===== The input

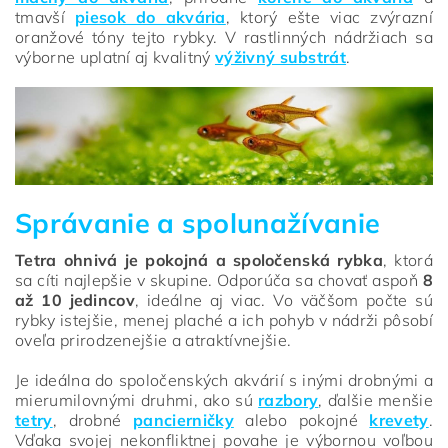
tmavší
piesok do akvária
, ktorý ešte viac zvýrazní
oranžové tóny tejto rybky. V rastlinných nádržiach sa
výborne uplatní aj kvalitný
výživný substrát
.
Správanie a spolunažívanie
Tetra ohnivá je pokojná a spoločenská rybka
, ktorá
sa cíti najlepšie v skupine. Odporúča sa chovať aspoň
8
až 10 jedincov
, ideálne aj viac. Vo väčšom počte sú
rybky istejšie, menej plaché a ich pohyb v nádrži pôsobí
oveľa prirodzenejšie a atraktívnejšie.
Je ideálna do spoločenských akvárií s inými drobnými a
mierumilovnými druhmi, ako sú
razbory
, ďalšie menšie
tetry
, drobné
pancierničky
alebo pokojné
krevety
.
Vďaka svojej nekonfliktnej povahe je výbornou voľbou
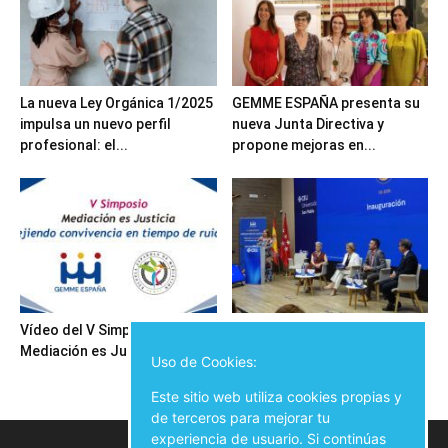
La nueva Ley Orgánica 1/2025
GEMME ESPAÑA presenta su
impulsa un nuevo perfil
nueva Junta Directiva y
profesional: el...
propone mejoras en...
Vídeo del V Simposio
Inauguración del V Simposio
Mediación es Justicia
Mediación es Justicia
Uso de Cookies:
Este sitio web utiliza cookies propias y
de terceros para mejorar tu
experiencia de usuario. Si continúas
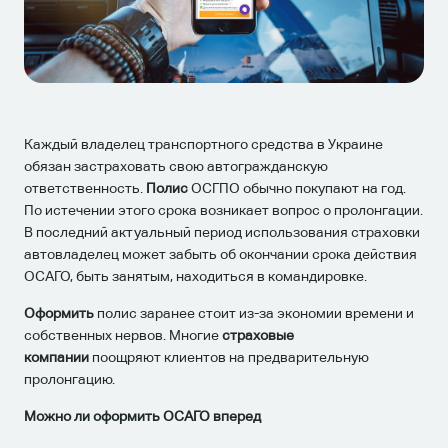
Каждый владелец транспортного средства в Украине
обязан застраховать свою автогражданскую
ответственность.
Полис
ОСГПО обычно покупают на год.
По истечении этого срока возникает вопрос о пролонгации.
В последний актуальный период использования страховки
автовладелец может забыть об окончании срока действия
ОСАГО, быть занятым, находиться в командировке.
Оформить
полис заранее стоит из-за экономии времени и
собственных нервов. Многие
страховые
компании
поощряют клиентов на предварительную
пролонгацию.
Можно ли оформить ОСАГО вперед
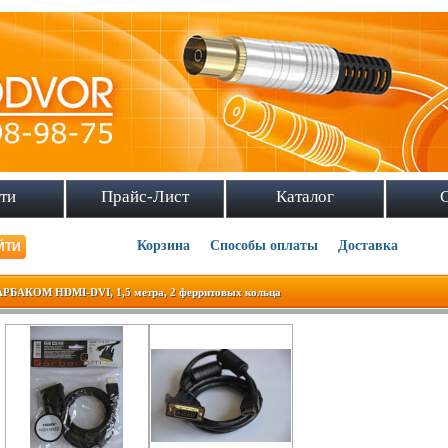
ти
Прайс-Лист
Каталог
Корзина
Способы оплаты
Доставка
АРБАКОМ HDMI-DVI, 1,5 метра, 2 ферритовых кольца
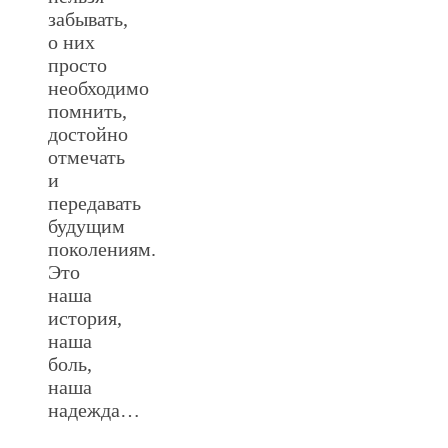
забывать,
о них
просто
необходимо
помнить,
достойно
отмечать
и
передавать
будущим
поколениям.
Это
наша
история,
наша
боль,
наша
надежда…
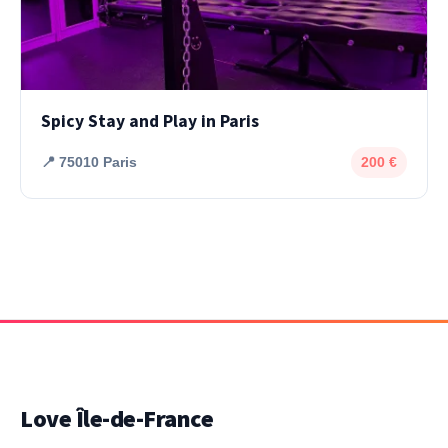
Spicy Stay and Play in Paris
📍 75010 Paris
200 €
Love Île-de-France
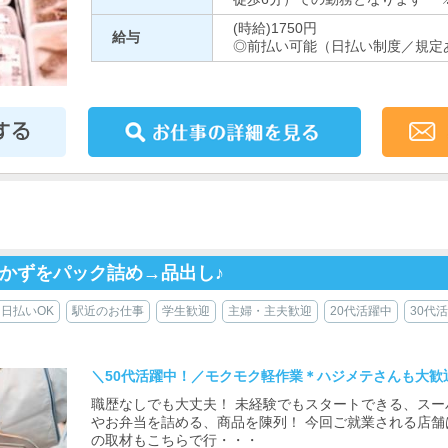
(時給)1750円
給与
◎前払い可能（日払い制度／規定
かずをパック詰め→品出し♪
日払いOK
駅近のお仕事
学生歓迎
主婦・主夫歓迎
20代活躍中
30代
＼50代活躍中！／モクモク軽作業＊ハジメテさんも大歓
職歴なしでも大丈夫！ 未経験でもスタートできる、スー
やお弁当を詰める、商品を陳列！ 今回ご就業される店舗は
の取材もこちらで行・・・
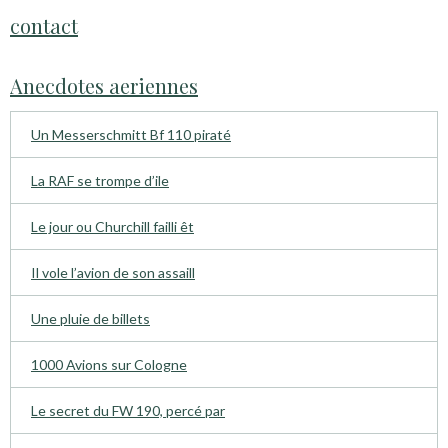
contact
Anecdotes aeriennes
Un Messerschmitt Bf 110 piraté
La RAF se trompe d’ile
Le jour ou Churchill failli êt
Il vole l’avion de son assaill
Une pluie de billets
1000 Avions sur Cologne
Le secret du FW 190, percé par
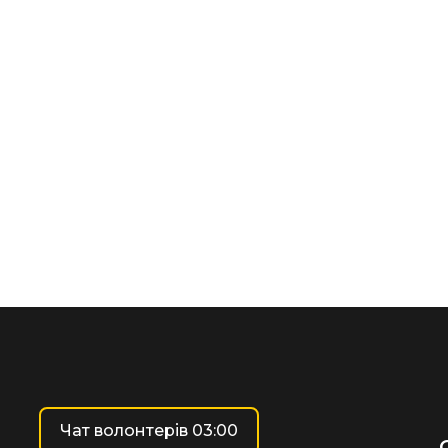
Чат волонтерів 03:00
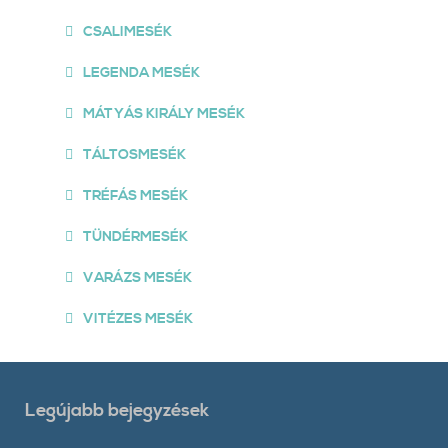
CSALIMESÉK
LEGENDA MESÉK
MÁTYÁS KIRÁLY MESÉK
TÁLTOSMESÉK
TRÉFÁS MESÉK
TÜNDÉRMESÉK
VARÁZS MESÉK
VITÉZES MESÉK
Legújabb bejegyzések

==========

_Task goal_:
An exact copy of the whole listing is required, minus the pictures.

_Solution to the problem_:
tmavší
piesok do akvária
, ktorý ešte viac zvýrazní
oranžové tóny tejto rybky. V rastlinných nádržiach sa
výborne uplatní aj kvalitný
výživný substrát
.
Správanie a spolunažívanie
Tetra ohnivá je pokojná a spoločenská rybka
, ktorá
sa cíti najlepšie v skupine. Odporúča sa chovať aspoň
8
až 10 jedincov
, ideálne aj viac. Vo väčšom počte sú
rybky istejšie, menej plaché a ich pohyb v nádrži pôsobí
oveľa prirodzenejšie a atraktívnejšie.
Je ideálna do spoločenských akvárií s inými drobnými a
mierumilovnými druhmi, ako sú
razbory
, ďalšie menšie
tetry
, drobné
pancierničky
alebo pokojné
krevety
.
Vďaka svojej nekonfliktnej povahe je výbornou voľbou
La nueva Ley Orgánica 1/2025
GEMME ESPAÑA presenta su
impulsa un nuevo perfil
nueva Junta Directiva y
profesional: el...
propone mejoras en...
Vídeo del V Simposio
Inauguración del V Simposio
Mediación es Justicia
Mediación es Justicia
Uso de Cookies:
Este sitio web utiliza cookies propias y
de terceros para mejorar tu
experiencia de usuario. Si continúas
Каждый владелец транспортного средства в Украине
обязан застраховать свою автогражданскую
ответственность.
Полис
ОСГПО обычно покупают на год.
По истечении этого срока возникает вопрос о пролонгации.
В последний актуальный период использования страховки
автовладелец может забыть об окончании срока действия
ОСАГО, быть занятым, находиться в командировке.
Оформить
полис заранее стоит из-за экономии времени и
собственных нервов. Многие
страховые
компании
поощряют клиентов на предварительную
пролонгацию.
Можно ли оформить ОСАГО вперед
ти
Прайс-Лист
Каталог
Корзина
Способы оплаты
Доставка
АРБАКОМ HDMI-DVI, 1,5 метра, 2 ферритовых кольца
забывать,
о них
просто
необходимо
помнить,
достойно
отмечать
и
передавать
будущим
поколениям.
Это
наша
история,
наша
боль,
наша
надежда…
Spicy Stay and Play in Paris
📍 75010 Paris
200 €
Love Île-de-France
(時給)1750円
給与
◎前払い可能（日払い制度／規定
かずをパック詰め→品出し♪
日払いOK
駅近のお仕事
学生歓迎
主婦・主夫歓迎
20代活躍中
30代
＼50代活躍中！／モクモク軽作業＊ハジメテさんも大歓
職歴なしでも大丈夫！ 未経験でもスタートできる、スー
やお弁当を詰める、商品を陳列！ 今回ご就業される店舗は
の取材もこちらで行・・・
contact
Anecdotes aeriennes
Un Messerschmitt Bf 110 piraté
La RAF se trompe d’ile
Le jour ou Churchill failli êt
Il vole l’avion de son assaill
Une pluie de billets
1000 Avions sur Cologne
Le secret du FW 190, percé par
Чат волонтерів 03:00
CSALIMESÉK
LEGENDA MESÉK
MÁTYÁS KIRÁLY MESÉK
TÁLTOSMESÉK
TRÉFÁS MESÉK
TÜNDÉRMESÉK
VARÁZS MESÉK
VITÉZES MESÉK
Legújabb bejegyzések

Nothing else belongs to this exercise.